Page-level text extractions:
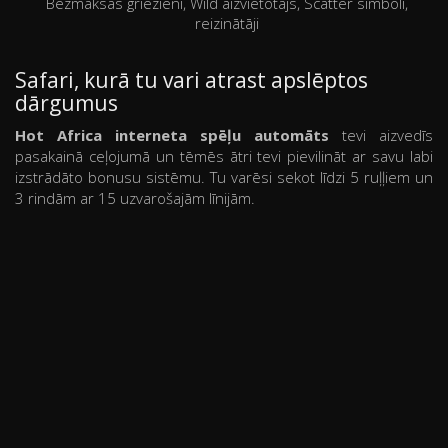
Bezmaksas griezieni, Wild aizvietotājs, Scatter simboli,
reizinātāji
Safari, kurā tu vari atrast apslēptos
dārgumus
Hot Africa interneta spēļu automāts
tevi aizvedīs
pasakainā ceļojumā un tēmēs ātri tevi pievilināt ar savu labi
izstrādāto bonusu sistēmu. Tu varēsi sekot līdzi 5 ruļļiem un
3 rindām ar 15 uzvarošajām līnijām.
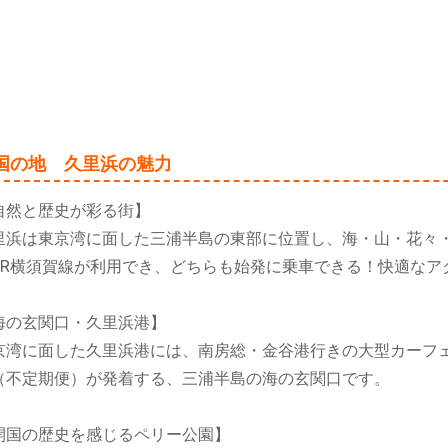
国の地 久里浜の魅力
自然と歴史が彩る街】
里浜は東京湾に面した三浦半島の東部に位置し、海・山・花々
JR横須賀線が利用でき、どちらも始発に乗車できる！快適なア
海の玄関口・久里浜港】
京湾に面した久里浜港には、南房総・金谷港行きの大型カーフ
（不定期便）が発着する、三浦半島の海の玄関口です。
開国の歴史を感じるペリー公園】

...

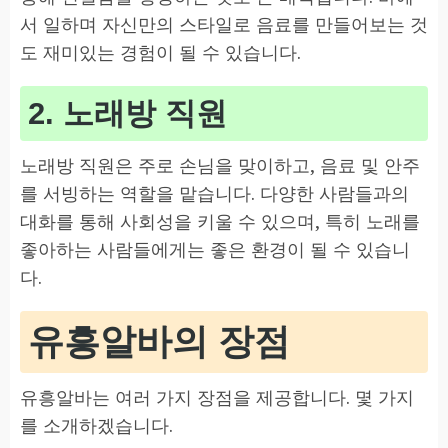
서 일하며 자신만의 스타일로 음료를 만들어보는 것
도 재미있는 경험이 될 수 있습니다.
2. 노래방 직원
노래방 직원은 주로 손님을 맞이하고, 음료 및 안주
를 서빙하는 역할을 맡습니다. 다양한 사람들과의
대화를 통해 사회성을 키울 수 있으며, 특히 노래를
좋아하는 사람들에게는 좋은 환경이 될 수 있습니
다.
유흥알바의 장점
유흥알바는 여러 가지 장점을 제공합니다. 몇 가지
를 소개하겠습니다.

▸ DIRECTIONS
Look above and copy only the lines from the one holding "pasakainā ceļojumā un" to the one holding "開国の歴史を感じるペリー公園】", both included, exactly, minus the pictures.

▸ YOUR RESPONSE
pasakainā ceļojumā un tēmēs ātri tevi pievilināt ar savu labi
izstrādāto bonusu sistēmu. Tu varēsi sekot līdzi 5 ruļļiem un
3 rindām ar 15 uzvarošajām līnijām.
国の地 久里浜の魅力
自然と歴史が彩る街】
里浜は東京湾に面した三浦半島の東部に位置し、海・山・花々
JR横須賀線が利用でき、どちらも始発に乗車できる！快適なア
海の玄関口・久里浜港】
京湾に面した久里浜港には、南房総・金谷港行きの大型カーフ
（不定期便）が発着する、三浦半島の海の玄関口です。
開国の歴史を感じるペリー公園】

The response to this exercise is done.